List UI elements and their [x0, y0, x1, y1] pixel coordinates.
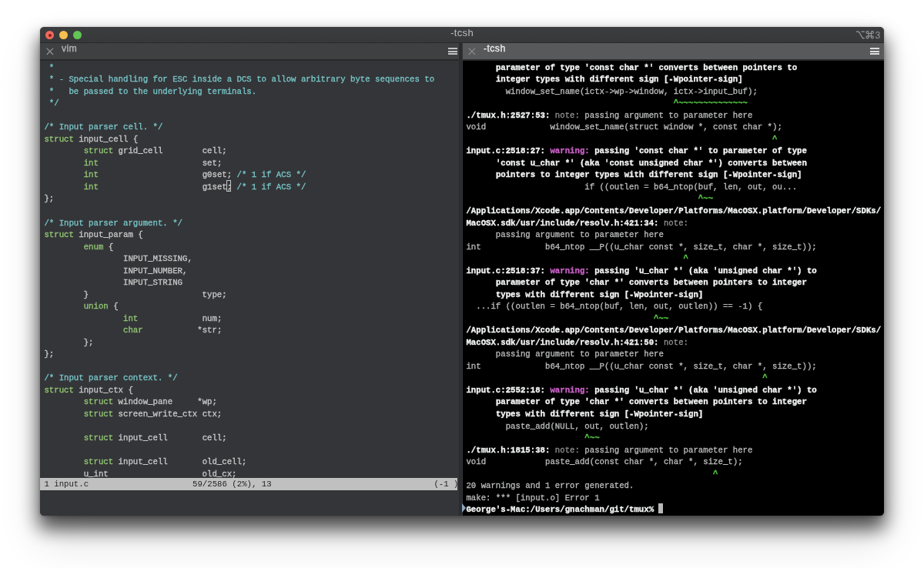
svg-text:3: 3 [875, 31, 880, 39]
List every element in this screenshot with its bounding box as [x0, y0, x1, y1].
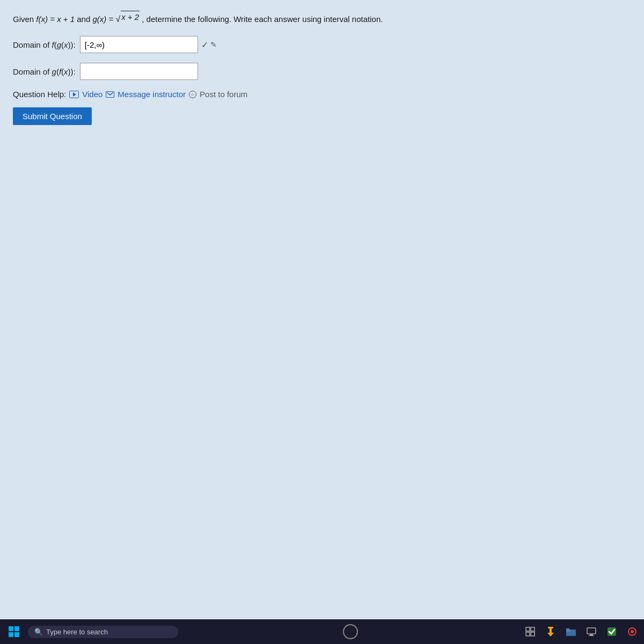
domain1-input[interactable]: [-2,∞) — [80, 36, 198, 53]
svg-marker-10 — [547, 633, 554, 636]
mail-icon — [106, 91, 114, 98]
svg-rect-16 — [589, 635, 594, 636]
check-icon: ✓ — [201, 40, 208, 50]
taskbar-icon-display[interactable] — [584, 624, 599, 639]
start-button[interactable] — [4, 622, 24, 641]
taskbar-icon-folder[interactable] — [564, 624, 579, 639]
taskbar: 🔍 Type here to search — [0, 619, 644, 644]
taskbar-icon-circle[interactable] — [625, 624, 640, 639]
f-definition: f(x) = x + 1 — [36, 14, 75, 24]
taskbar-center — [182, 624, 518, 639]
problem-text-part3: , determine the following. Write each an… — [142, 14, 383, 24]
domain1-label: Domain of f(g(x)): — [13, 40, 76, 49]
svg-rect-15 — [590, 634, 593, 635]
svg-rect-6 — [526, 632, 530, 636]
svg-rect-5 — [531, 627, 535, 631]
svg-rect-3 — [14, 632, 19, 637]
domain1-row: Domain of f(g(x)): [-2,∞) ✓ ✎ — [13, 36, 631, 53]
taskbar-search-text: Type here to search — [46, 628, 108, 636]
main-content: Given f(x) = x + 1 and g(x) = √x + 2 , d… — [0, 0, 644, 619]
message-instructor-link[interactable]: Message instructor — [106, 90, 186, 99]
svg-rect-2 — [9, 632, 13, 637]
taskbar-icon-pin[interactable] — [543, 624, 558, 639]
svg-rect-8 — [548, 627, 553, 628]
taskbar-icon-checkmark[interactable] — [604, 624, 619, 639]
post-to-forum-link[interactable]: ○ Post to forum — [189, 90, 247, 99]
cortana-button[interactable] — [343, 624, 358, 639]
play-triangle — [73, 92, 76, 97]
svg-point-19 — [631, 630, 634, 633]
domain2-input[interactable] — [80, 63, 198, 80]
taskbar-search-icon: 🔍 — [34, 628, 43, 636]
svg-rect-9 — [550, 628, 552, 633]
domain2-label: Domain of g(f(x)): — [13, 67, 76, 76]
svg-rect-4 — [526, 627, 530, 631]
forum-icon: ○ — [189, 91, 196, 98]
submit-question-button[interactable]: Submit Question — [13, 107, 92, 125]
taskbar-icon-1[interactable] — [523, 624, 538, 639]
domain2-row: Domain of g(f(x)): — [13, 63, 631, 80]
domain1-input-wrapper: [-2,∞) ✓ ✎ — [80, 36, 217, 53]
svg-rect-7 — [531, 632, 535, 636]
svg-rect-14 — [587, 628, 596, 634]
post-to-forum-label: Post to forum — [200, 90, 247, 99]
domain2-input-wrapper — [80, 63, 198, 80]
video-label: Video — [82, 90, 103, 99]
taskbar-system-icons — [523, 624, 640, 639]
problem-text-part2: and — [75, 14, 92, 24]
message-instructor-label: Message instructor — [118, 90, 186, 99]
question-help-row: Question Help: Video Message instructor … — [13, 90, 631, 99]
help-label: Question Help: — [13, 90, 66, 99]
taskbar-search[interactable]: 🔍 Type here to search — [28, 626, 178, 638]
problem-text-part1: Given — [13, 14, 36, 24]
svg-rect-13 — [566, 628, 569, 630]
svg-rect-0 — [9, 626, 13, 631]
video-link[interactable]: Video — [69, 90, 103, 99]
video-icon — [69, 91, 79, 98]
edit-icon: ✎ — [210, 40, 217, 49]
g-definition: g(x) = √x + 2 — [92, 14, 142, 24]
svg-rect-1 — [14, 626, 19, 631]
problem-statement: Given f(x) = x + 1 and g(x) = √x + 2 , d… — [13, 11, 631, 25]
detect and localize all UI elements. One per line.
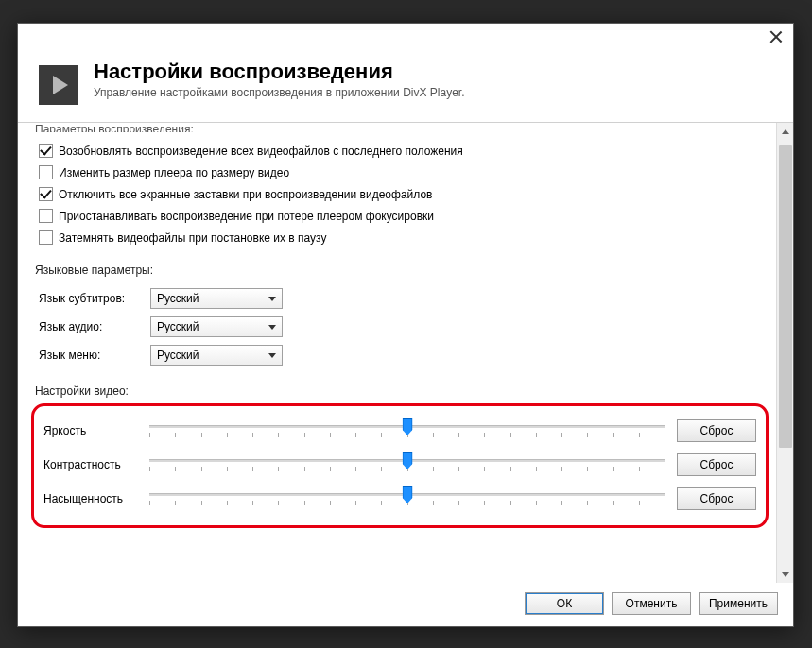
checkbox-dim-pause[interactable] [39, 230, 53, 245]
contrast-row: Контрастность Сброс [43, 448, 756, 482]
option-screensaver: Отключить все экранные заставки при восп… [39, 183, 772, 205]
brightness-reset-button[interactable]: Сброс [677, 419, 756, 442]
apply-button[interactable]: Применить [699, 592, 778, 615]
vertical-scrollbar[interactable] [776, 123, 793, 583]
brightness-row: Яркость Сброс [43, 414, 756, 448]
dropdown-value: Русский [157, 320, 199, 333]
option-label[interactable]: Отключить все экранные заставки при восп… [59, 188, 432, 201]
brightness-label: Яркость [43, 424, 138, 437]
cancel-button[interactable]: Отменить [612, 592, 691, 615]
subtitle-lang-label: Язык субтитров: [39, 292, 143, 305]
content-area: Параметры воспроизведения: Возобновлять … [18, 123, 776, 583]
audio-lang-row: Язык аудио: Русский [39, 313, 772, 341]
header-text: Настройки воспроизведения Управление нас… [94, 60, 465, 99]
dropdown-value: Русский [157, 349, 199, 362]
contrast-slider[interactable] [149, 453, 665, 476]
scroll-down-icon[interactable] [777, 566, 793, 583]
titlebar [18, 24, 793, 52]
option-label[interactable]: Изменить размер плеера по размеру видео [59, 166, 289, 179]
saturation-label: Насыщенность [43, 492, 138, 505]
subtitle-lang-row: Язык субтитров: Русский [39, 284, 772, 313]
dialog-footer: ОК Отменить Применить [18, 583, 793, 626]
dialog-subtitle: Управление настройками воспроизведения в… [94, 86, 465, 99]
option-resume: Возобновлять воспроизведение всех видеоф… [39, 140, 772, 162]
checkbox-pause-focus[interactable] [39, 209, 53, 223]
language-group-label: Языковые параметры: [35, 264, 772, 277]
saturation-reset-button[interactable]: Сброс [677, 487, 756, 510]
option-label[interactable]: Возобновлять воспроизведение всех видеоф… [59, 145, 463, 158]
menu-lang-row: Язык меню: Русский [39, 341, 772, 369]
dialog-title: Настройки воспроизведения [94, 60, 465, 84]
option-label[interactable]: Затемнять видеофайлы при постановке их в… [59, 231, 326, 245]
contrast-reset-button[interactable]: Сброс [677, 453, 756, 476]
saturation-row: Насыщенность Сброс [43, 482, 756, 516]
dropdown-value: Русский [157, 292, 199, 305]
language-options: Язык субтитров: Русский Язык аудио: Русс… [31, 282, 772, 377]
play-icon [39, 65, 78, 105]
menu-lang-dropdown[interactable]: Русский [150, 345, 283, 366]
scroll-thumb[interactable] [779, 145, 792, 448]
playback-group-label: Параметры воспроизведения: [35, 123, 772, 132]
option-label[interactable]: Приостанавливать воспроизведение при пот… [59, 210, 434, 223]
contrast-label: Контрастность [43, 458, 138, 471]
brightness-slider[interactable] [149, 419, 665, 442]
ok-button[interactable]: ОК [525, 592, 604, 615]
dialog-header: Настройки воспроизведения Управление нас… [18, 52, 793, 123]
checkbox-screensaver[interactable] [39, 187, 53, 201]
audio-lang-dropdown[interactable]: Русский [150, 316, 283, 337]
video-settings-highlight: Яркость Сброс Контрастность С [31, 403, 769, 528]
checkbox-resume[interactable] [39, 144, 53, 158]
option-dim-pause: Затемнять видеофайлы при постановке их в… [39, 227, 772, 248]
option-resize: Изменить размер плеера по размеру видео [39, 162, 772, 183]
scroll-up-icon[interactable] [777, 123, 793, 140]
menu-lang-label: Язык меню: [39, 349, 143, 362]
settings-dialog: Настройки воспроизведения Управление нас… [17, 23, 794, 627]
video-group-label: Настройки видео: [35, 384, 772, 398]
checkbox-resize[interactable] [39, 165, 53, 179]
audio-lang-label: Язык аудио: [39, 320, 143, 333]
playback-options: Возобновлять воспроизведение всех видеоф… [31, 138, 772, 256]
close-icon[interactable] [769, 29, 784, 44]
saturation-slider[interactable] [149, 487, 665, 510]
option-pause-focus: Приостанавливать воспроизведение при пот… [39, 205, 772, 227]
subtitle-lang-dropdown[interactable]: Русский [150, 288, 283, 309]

What is being asked: Identify the lines of the entries containing the string "плеера". Copy each such line.

Completed exercise:
option-label[interactable]: Изменить размер плеера по размеру видео [59, 166, 289, 179]
option-resize: Изменить размер плеера по размеру видео [39, 162, 772, 183]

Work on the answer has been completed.